Scott Morrison isn’t sure if his plan to help some Australians buy their first home more easily will increase house prices.
But the prime minister is confident the scheme won’t push prices lower, arguing the same wouldn’t be true if Labor’s plans to reform housing tax breaks are fulfilled.
“It’s difficult to say, it’s difficult to say,” the prime minister told reporters in western Sydney on Monday when asked whether the plan could lead to price rises.
“But I do know this: Labor’s housing tax will force the value of your home down.”
Under the new home deposit scheme, the government would offer loan guarantees for first home buyers, allowing them to buy properties with deposits of just five per cent instead of the typical 20 per cent.
The government is providing the National Housing Finance and Investment Corporation with $500 million to deliver the scheme, along with $25 million to set it up and research the housing market.
About 10,000 people are expected to benefit each year, which would have been about one in 11 new home-buyers in 2018.
Mr Morrison says that’s a current estimate and not a final figure, which will depend on how many loans lenders want to approve, stressing the scheme will be aimed at low and middle income earners.
Labor has committed to matching the scheme, blunting the prime minister’s pitch on housing affordability.

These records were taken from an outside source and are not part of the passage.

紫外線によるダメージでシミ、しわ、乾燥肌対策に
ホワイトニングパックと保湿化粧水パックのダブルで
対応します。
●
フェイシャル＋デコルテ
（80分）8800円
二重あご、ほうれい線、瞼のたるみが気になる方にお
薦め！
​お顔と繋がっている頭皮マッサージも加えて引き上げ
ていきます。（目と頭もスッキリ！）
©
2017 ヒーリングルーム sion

But Mr Morrison is eager for people to know that Labor wants to scrap another scheme that helps people save for their first home by withdrawing voluntary contributions to their superannuation.

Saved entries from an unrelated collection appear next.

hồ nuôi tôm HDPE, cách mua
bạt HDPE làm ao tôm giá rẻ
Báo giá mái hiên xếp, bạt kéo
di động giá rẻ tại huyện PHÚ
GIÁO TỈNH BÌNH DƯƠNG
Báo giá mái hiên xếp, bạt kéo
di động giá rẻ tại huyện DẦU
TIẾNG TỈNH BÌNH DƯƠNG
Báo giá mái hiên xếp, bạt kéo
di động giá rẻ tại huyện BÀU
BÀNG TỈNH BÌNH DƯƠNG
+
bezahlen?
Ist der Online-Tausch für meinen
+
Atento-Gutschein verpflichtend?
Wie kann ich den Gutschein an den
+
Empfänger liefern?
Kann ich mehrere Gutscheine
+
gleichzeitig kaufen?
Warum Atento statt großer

“It’s fine for Bill Shorten to try and mimic us, but what he can’t mimic is our ability to implement policy, design policy and do it in a way that doesn’t increase taxes,” said in a live Facebook video.

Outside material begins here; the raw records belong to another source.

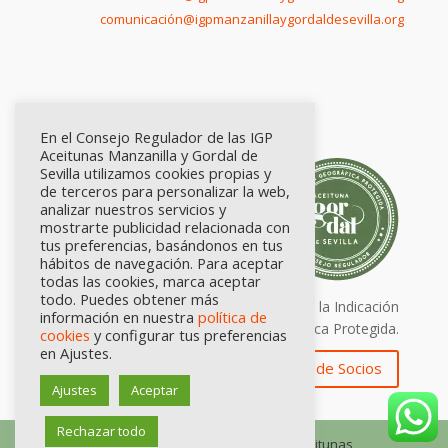
comunicación@igpmanzanillaygordaldesevilla.org
En el Consejo Regulador de las IGP
Aceitunas Manzanilla y Gordal de
Sevilla utilizamos cookies propias y
de terceros para personalizar la web,
analizar nuestros servicios y
mostrarte publicidad relacionada con
tus preferencias, basándonos en tus
hábitos de navegación. Para aceptar
todas las cookies, marca aceptar
todo. Puedes obtener más
Calidad certificada por Origen. Sellos de la Indicación
información en nuestra
política de
Geográfica Protegida.
cookies
y configurar tus preferencias
en Ajustes.
Zona de Socios
Ajustes
Aceptar
Rechazar todo
© Consejo Regulador de las IGP Aceitunas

Shadow treasurer Chris Bowen says Labor would want more details of the policy but that it would require bigger tax changes, like those the opposition is pushing, to be effective.
“I think it only frankly works if it is accompanied by broader reform, like reforming negative gearing,” he said.
There were about 110,000 new home-buyers in Australia in 2018, the highest level in nine years.
Housing industry bodies the Property Council and Master Builders have backed the proposed scheme.
Financial comparison site RateCity has urged people to be cautious about signing up to a 30-year mortgage with a thin deposit.
They say people with a five per cent deposit could end up paying more than $50,000 extra in interest than those with a 20 per cent deposit on a $500,000 purchase, based on an average interest rate of 4.31 per cent.
The plan is based on another program already operating in New Zealand.
But across the Tasman, first home-buyers must save a deposit of 10 per cent, rather than five per cent, before they are eligible to have their loan underwritten by Housing New Zealand.